К Богородскому мы все почему-то обращались по отчеству, словно у него имени совсем и не было. — Ты тут хозяин. Мы — гости. Тебе и командовать. — ответил Богородский и встал из-за стола. Поднялся и поэт. Все мы подошли к мольберту в ожидании ритуала презентации.
— Надо было телевидение пригласить? — пошутил Виталий Воронин. Решительное здоровое лицо придавало ему энергичный вид.
«Физиономии у нас не телевизионные, да и фамилии… не русскоязычные, — сказал Ююкин, блестя насмешливыми карими глазами.

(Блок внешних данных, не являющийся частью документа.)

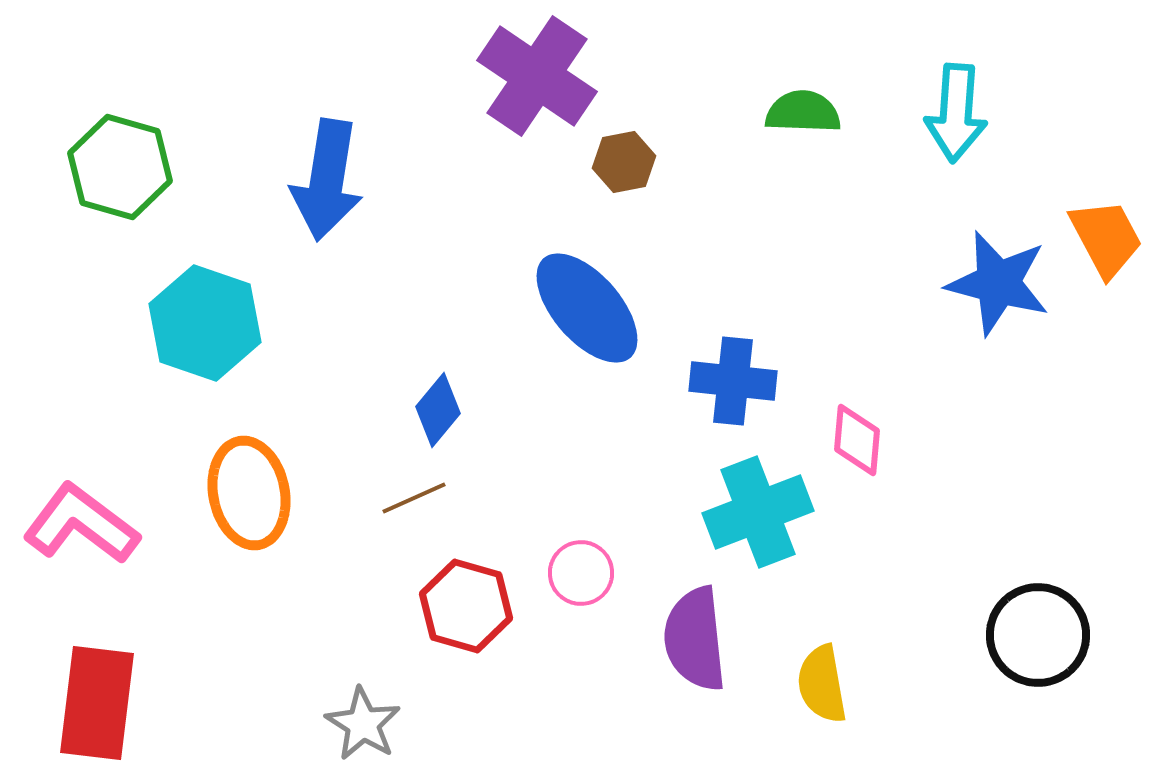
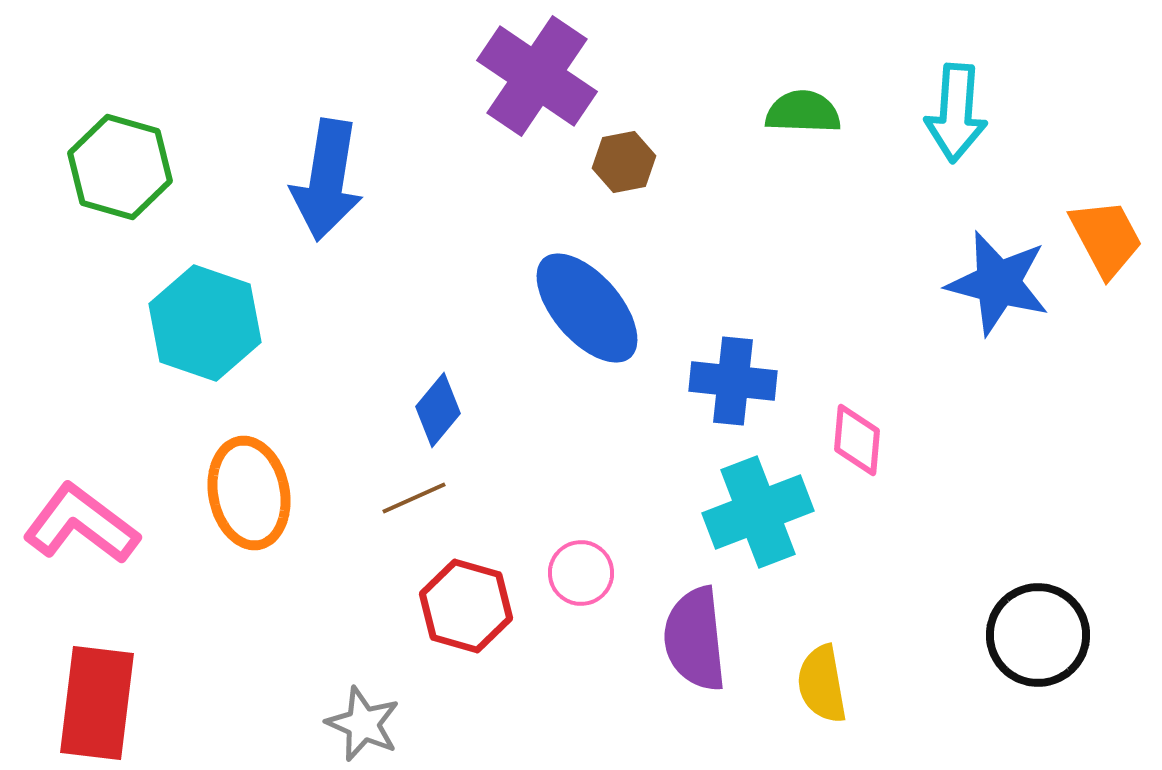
gray star: rotated 8 degrees counterclockwise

— Твоя-то вообще какая-то марсианская, — беззлобно уколол Воронин. — Рядом две гласных, да к тому еще «Ю». Одной хватило бы за глаза. А то сразу две. Зачем излишество? Одну можно сократить. — Художник не удостоил его ответом, проигнорировал.
— Внимание! — объявил Ююкин и неторопливо снял холстину, совершая таинство. Мы смотрели на мольберт затаив дыхание.
Я хорошо знал творчество Игоря Ююкина. Он успешно работал в пейзаже, в жанровой картине, и особенно силен был в портрете. Но то, что предстало сейчас перед нами, превзошло все мои ожидания. С холста на нас смотрели умные, совестливые глаза человека, умудренного опытом большой и сложной жизни, владеющего только ему известной тайной бытия человеческого. Смотрели открыто, доверчиво и в то же время с оттенком тревоги, с едва уловимой скорбью. В них было что-то притягательное, какая-то дерзкая самоуверенность и вместе с тем душевная теплота. Я невольно посмотрел на Лукича натурального, устремившего беспокойный взгляд на свой портрет и увидел в его глазах ту же тревогу, которую сумел уловить и передать на холсте одаренный живописец.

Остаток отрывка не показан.